▶ [PROBLEM]: Please filter the data down to the lines that include the word "github" and copy them.

▶ [Stored data entries]:
<<<<

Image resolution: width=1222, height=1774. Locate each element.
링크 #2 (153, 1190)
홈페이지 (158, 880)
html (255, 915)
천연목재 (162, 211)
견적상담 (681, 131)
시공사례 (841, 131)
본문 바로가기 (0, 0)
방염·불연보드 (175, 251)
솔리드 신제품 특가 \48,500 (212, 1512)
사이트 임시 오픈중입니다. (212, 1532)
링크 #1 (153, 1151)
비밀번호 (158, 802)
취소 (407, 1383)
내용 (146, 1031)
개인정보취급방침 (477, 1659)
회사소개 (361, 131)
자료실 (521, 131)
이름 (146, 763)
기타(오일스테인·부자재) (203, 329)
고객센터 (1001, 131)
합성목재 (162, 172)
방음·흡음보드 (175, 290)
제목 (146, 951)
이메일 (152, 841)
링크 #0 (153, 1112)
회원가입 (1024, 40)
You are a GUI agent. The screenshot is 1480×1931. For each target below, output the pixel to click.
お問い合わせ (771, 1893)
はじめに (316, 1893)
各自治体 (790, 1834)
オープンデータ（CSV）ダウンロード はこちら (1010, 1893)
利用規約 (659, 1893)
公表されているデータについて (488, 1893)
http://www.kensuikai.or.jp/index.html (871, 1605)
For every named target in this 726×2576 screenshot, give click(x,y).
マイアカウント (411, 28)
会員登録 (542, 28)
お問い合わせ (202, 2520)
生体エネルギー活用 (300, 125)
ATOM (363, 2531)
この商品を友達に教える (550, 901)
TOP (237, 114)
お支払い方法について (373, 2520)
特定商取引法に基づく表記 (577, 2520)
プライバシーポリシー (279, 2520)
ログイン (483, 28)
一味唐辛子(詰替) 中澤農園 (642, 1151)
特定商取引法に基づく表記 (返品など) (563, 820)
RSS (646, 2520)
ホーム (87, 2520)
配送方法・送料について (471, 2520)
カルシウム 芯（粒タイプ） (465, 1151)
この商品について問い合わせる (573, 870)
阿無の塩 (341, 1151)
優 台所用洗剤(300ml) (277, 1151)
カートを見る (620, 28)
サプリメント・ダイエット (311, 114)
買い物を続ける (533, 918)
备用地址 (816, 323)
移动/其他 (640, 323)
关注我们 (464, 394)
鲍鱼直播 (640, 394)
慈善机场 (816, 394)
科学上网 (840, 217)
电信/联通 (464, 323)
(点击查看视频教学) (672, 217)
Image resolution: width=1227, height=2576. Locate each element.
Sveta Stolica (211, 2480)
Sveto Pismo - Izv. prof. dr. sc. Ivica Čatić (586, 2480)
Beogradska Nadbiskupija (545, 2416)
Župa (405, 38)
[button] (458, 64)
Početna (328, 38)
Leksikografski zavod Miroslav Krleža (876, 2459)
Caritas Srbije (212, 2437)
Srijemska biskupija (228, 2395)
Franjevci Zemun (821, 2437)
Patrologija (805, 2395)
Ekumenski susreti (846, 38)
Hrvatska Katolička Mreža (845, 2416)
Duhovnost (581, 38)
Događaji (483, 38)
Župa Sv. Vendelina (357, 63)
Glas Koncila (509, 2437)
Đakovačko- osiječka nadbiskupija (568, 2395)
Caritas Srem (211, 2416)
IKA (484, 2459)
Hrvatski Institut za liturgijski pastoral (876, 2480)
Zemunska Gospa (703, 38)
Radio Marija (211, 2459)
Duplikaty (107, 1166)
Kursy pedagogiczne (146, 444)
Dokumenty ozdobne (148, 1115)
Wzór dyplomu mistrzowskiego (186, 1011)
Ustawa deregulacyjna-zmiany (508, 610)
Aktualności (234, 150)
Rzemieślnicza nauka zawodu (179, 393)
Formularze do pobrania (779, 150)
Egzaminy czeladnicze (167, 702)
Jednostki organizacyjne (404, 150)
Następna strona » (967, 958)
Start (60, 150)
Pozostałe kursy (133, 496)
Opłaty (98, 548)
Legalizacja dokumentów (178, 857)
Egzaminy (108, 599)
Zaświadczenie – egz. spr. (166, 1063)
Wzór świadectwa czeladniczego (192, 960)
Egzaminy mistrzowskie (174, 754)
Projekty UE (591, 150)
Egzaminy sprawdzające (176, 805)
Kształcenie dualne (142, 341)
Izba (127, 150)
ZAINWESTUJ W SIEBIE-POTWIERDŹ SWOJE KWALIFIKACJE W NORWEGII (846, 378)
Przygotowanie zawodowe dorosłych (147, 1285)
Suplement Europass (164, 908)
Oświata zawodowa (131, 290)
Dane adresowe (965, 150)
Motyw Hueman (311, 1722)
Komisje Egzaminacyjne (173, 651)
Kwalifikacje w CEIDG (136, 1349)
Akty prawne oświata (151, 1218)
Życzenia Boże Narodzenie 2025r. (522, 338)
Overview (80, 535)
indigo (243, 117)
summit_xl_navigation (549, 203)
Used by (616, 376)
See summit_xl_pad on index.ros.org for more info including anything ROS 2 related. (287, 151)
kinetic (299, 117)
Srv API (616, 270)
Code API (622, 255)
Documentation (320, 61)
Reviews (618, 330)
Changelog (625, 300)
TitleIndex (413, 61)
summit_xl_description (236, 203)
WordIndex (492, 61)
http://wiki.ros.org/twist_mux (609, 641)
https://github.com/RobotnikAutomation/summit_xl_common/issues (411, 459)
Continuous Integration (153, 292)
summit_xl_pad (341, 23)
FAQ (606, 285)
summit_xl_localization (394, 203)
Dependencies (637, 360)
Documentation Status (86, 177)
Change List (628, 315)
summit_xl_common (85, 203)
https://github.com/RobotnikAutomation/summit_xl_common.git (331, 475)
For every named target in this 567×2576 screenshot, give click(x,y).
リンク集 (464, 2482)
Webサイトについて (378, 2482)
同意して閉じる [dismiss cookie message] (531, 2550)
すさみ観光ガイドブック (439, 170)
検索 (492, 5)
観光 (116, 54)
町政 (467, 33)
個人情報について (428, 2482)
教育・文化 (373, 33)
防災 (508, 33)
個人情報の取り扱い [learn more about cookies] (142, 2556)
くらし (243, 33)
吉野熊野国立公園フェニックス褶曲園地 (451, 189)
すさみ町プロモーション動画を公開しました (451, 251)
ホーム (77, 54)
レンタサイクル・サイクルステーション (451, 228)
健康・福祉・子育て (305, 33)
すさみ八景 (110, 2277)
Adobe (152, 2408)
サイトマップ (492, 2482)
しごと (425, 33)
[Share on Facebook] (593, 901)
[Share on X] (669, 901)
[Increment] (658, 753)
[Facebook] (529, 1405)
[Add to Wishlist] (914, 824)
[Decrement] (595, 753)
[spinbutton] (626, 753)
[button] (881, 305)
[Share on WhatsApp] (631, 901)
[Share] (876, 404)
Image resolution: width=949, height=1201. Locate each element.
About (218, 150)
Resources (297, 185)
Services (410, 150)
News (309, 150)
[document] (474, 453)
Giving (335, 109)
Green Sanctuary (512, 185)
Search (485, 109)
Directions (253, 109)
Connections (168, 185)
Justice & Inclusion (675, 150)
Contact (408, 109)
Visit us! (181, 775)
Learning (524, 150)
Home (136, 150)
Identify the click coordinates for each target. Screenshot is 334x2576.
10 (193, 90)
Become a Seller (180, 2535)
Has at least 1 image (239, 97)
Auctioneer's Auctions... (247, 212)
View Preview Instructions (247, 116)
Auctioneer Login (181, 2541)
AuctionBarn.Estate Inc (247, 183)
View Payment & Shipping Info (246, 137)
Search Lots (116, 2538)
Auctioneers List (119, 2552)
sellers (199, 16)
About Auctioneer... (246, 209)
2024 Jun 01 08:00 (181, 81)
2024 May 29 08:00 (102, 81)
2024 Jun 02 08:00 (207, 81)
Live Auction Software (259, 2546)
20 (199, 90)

>>>>

▶ [WRITTEN ANSWER]:
https://github.com/RobotnikAutomation/summit_xl_common/issues (411, 459)
https://github.com/RobotnikAutomation/summit_xl_common.git (331, 475)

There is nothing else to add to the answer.